● **WHAT YOU WILL DO**: Copy out every line holding the string "coaching" from the records below.

● **SOURCE INFORMATION**:

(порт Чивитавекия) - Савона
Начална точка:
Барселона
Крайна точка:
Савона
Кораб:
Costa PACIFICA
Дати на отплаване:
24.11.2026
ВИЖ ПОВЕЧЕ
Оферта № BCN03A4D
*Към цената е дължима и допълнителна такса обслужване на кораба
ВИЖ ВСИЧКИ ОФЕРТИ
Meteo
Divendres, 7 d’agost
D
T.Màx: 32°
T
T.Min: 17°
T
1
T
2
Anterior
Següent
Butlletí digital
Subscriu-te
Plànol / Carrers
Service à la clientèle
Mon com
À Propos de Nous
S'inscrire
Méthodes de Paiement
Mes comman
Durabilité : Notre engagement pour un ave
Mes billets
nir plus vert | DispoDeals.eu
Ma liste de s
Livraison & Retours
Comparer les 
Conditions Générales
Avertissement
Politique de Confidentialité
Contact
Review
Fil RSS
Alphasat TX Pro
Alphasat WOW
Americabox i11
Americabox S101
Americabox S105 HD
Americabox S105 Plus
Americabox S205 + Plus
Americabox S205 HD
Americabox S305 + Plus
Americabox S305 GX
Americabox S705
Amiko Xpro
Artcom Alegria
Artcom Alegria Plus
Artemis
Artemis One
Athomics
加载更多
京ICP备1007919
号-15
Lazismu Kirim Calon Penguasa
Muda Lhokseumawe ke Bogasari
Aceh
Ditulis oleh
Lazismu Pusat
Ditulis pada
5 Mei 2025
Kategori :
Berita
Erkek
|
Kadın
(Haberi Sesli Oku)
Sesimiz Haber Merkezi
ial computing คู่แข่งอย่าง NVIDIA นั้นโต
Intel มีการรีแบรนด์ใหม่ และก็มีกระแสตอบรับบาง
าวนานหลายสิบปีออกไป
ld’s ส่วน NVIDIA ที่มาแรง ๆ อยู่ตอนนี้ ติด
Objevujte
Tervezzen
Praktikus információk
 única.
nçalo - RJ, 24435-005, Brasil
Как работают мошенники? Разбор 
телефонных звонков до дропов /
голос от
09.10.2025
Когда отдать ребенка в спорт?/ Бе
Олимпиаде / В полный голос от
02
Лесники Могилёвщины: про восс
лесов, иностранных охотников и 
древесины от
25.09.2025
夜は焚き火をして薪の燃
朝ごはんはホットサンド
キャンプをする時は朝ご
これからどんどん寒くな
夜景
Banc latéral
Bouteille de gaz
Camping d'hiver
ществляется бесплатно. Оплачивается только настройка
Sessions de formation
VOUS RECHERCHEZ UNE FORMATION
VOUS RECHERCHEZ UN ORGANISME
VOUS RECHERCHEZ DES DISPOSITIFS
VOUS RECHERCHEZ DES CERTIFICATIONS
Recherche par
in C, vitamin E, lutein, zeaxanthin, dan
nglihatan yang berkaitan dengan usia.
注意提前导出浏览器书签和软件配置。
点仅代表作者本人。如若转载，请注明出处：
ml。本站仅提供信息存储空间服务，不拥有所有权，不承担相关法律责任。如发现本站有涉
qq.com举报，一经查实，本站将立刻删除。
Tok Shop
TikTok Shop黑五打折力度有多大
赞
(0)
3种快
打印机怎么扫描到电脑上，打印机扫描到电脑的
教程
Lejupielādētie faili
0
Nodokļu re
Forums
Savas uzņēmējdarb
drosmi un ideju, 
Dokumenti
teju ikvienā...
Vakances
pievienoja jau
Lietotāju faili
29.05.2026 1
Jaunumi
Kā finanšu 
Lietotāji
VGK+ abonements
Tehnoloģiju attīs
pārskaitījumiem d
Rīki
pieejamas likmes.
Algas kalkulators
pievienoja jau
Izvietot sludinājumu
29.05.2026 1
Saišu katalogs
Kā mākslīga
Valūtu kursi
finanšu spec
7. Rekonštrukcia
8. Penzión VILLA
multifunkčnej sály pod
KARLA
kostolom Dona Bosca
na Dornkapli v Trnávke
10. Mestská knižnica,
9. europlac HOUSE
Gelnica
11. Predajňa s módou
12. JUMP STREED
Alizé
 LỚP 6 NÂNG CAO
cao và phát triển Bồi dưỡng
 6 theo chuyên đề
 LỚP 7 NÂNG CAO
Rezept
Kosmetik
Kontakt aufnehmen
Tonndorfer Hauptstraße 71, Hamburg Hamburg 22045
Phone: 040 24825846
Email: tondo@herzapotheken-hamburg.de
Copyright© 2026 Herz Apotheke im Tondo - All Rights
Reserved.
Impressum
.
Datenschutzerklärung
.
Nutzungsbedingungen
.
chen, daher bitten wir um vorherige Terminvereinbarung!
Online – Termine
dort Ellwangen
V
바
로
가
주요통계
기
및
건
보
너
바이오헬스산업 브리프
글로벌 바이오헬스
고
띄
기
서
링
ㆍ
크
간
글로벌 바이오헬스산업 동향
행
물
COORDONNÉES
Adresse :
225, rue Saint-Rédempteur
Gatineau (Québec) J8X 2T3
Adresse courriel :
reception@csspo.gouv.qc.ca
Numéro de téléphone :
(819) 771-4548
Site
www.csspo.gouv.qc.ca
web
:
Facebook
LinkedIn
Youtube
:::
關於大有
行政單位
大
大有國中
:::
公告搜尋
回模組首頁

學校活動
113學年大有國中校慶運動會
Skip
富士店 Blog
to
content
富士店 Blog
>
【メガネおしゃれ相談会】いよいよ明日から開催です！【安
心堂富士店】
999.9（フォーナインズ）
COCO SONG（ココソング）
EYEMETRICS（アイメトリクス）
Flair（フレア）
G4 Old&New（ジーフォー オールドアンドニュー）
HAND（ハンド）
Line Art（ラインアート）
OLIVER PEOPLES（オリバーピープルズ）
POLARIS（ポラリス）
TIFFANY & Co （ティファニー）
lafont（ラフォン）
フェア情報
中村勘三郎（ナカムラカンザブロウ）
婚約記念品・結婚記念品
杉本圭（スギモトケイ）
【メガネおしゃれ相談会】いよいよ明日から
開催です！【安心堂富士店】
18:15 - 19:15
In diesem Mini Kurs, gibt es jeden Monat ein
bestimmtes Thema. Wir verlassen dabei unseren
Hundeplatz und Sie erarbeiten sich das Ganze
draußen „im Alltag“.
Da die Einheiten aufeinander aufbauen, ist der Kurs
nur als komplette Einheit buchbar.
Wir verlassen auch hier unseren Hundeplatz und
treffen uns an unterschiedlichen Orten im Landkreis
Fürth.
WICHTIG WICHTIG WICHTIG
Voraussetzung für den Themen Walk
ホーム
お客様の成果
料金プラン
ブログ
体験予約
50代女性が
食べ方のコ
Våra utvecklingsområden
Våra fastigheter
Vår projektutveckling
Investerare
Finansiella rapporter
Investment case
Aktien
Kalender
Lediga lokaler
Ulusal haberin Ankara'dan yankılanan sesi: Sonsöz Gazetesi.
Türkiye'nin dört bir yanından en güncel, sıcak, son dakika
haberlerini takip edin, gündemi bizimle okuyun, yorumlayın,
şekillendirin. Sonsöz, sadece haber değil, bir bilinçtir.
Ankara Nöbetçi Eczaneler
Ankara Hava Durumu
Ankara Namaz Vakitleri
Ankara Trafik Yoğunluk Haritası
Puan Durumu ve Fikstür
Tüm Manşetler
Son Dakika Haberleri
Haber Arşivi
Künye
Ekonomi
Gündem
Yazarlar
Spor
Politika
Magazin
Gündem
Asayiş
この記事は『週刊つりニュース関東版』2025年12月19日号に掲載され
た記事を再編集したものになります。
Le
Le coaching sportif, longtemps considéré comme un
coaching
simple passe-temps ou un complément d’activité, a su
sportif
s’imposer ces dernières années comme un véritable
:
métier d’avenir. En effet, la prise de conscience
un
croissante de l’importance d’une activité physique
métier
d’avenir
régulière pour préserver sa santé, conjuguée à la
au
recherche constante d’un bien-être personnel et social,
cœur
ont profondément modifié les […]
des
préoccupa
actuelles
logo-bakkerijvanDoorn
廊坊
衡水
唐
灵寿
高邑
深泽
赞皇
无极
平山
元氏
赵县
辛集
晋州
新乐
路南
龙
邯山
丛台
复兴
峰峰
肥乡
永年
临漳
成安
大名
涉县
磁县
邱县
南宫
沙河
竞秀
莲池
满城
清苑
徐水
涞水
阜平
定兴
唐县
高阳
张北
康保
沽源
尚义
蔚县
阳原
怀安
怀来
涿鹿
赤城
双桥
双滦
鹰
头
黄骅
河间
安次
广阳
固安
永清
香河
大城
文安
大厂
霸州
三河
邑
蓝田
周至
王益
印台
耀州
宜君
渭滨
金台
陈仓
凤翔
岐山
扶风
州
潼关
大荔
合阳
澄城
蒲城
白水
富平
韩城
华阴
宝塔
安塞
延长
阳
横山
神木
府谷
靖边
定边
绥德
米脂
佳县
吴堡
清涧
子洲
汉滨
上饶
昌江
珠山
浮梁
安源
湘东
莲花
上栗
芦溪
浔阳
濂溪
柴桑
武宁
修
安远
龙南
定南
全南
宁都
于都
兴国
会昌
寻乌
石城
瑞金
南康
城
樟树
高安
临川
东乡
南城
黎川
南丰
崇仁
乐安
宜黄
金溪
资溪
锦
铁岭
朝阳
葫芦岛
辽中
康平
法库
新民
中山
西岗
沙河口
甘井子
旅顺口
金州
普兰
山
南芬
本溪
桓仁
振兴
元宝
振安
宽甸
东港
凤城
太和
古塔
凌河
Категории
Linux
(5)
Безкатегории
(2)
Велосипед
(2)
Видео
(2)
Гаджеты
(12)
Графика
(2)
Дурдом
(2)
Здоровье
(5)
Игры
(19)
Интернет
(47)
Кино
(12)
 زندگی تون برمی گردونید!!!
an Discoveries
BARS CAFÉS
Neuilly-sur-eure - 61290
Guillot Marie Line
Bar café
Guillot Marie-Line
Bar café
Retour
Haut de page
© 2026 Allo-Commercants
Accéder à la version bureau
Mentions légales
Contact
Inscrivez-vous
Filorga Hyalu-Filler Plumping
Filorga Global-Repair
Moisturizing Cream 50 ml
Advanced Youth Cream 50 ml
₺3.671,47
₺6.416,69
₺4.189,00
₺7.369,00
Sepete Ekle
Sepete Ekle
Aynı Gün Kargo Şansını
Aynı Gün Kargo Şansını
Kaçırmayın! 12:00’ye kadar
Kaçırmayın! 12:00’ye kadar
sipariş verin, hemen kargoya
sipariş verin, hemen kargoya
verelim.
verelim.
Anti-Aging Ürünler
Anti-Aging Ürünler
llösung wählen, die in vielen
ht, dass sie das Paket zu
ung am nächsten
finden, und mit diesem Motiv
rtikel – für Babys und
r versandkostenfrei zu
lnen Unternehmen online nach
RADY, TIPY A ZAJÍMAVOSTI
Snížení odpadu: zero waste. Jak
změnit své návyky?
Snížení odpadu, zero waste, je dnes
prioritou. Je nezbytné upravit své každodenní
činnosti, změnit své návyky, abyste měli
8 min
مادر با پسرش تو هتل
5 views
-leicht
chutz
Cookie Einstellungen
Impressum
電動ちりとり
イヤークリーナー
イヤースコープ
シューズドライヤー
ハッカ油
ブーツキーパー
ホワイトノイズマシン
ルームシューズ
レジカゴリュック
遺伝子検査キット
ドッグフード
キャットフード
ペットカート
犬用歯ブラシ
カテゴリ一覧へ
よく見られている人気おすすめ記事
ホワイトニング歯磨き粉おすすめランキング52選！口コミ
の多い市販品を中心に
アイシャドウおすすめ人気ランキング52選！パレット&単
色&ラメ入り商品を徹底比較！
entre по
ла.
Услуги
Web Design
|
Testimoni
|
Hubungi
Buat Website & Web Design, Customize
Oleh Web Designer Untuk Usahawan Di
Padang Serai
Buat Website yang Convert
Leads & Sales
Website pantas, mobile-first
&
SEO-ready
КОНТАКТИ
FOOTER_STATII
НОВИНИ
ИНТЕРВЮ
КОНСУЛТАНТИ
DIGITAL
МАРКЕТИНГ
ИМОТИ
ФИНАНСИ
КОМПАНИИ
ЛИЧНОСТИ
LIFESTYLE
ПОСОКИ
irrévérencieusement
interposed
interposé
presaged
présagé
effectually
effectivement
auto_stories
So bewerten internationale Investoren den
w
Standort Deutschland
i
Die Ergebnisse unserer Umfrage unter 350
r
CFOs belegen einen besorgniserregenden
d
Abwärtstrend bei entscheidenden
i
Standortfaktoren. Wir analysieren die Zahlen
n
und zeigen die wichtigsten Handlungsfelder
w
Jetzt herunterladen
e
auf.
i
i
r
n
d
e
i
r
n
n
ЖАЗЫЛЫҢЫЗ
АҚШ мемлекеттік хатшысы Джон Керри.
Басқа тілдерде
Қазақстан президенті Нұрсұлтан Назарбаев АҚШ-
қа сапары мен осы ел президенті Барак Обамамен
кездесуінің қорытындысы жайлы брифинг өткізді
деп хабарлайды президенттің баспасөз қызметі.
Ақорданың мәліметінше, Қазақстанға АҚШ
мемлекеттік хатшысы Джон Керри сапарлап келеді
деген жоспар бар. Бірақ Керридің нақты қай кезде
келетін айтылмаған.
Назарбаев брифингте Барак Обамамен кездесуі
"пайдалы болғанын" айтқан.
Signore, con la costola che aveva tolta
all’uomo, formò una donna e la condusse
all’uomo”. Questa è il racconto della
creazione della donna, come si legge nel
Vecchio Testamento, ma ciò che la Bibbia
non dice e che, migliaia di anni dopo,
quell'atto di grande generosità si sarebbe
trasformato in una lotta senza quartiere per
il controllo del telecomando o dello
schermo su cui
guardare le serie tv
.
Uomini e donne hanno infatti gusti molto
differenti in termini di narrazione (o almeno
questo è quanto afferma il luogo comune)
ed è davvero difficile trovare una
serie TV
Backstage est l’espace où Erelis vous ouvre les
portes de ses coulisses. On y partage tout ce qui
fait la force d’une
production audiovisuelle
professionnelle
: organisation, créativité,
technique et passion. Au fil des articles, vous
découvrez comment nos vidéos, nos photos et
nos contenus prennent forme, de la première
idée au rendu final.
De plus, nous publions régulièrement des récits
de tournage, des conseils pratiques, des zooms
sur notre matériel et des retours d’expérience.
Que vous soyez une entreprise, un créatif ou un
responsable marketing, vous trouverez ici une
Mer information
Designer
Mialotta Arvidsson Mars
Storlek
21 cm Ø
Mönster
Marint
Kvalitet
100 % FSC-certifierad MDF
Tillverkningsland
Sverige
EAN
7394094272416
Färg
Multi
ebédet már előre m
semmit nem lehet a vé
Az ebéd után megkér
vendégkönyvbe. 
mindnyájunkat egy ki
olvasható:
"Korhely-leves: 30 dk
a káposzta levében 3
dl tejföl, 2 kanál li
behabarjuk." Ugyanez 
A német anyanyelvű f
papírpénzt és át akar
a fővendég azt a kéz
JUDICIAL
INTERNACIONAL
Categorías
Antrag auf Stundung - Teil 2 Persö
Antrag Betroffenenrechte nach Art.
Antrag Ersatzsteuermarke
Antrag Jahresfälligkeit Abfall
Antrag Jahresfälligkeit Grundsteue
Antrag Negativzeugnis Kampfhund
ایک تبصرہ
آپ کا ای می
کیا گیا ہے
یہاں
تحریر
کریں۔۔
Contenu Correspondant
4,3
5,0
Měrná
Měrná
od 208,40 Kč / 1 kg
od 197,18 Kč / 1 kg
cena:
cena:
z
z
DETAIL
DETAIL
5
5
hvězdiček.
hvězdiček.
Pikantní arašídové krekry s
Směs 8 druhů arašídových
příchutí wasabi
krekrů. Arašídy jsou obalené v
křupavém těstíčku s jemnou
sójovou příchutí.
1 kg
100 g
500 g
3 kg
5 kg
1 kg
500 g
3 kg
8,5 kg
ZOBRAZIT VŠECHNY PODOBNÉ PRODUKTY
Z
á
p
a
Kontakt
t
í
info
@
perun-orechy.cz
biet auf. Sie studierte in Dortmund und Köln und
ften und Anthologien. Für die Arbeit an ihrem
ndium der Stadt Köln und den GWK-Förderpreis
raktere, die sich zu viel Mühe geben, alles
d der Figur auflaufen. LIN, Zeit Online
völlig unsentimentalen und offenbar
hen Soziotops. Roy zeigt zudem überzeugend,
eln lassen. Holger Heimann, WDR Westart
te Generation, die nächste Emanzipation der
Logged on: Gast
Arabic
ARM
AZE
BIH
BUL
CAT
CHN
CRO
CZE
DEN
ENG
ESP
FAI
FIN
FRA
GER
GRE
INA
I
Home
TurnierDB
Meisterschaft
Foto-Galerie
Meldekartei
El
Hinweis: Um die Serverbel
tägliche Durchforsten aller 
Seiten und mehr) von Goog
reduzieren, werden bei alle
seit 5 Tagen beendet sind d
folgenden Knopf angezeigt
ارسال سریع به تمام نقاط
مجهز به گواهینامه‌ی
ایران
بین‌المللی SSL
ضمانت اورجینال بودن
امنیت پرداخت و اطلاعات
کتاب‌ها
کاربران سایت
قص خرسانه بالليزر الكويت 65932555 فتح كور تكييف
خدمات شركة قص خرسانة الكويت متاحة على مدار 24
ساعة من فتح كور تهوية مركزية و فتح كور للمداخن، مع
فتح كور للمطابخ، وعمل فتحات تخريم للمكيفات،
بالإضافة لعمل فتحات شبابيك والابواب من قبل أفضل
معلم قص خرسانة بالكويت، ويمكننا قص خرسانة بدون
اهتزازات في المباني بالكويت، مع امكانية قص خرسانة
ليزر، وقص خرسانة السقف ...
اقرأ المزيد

● **THE ANSWER**:
Le coaching sportif, longtemps considéré comme un
coaching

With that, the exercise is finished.